#### EXTRACTED DATA

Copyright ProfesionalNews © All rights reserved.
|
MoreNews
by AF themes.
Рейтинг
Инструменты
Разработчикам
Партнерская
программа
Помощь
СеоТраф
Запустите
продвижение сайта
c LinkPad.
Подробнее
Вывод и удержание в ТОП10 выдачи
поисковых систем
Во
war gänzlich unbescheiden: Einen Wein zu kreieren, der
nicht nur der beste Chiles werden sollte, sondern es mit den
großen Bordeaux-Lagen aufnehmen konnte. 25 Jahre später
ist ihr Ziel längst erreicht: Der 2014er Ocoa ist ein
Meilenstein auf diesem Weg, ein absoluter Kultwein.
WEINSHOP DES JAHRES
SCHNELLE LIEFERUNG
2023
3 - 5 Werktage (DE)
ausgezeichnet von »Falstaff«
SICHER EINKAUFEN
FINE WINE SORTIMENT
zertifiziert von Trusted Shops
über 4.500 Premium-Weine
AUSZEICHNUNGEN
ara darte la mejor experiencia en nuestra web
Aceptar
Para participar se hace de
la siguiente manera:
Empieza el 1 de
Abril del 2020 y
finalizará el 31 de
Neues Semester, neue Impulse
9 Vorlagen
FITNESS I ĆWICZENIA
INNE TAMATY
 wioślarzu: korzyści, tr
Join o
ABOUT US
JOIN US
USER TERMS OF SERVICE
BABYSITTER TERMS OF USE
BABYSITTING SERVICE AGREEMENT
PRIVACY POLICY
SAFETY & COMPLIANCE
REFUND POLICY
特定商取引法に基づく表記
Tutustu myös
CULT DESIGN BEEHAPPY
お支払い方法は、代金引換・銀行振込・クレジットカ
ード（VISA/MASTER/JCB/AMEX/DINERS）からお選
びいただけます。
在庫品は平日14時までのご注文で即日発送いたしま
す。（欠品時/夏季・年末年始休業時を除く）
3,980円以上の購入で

########

WORK TO BE COMPLETED>
Restate every record word for word.

WORKED SOLUTION>
Copyright ProfesionalNews © All rights reserved.
|
MoreNews
by AF themes.
Рейтинг
Инструменты
Разработчикам
Партнерская
программа
Помощь
СеоТраф
Запустите
продвижение сайта
c LinkPad.
Подробнее
Вывод и удержание в ТОП10 выдачи
поисковых систем
Во
war gänzlich unbescheiden: Einen Wein zu kreieren, der
nicht nur der beste Chiles werden sollte, sondern es mit den
großen Bordeaux-Lagen aufnehmen konnte. 25 Jahre später
ist ihr Ziel längst erreicht: Der 2014er Ocoa ist ein
Meilenstein auf diesem Weg, ein absoluter Kultwein.
WEINSHOP DES JAHRES
SCHNELLE LIEFERUNG
2023
3 - 5 Werktage (DE)
ausgezeichnet von »Falstaff«
SICHER EINKAUFEN
FINE WINE SORTIMENT
zertifiziert von Trusted Shops
über 4.500 Premium-Weine
AUSZEICHNUNGEN
ara darte la mejor experiencia en nuestra web
Aceptar
Para participar se hace de
la siguiente manera:
Empieza el 1 de
Abril del 2020 y
finalizará el 31 de
Neues Semester, neue Impulse
9 Vorlagen
FITNESS I ĆWICZENIA
INNE TAMATY
 wioślarzu: korzyści, tr
Join o
ABOUT US
JOIN US
USER TERMS OF SERVICE
BABYSITTER TERMS OF USE
BABYSITTING SERVICE AGREEMENT
PRIVACY POLICY
SAFETY & COMPLIANCE
REFUND POLICY
特定商取引法に基づく表記
Tutustu myös
CULT DESIGN BEEHAPPY
お支払い方法は、代金引換・銀行振込・クレジットカ
ード（VISA/MASTER/JCB/AMEX/DINERS）からお選
びいただけます。
在庫品は平日14時までのご注文で即日発送いたしま
す。（欠品時/夏季・年末年始休業時を除く）
3,980円以上の購入で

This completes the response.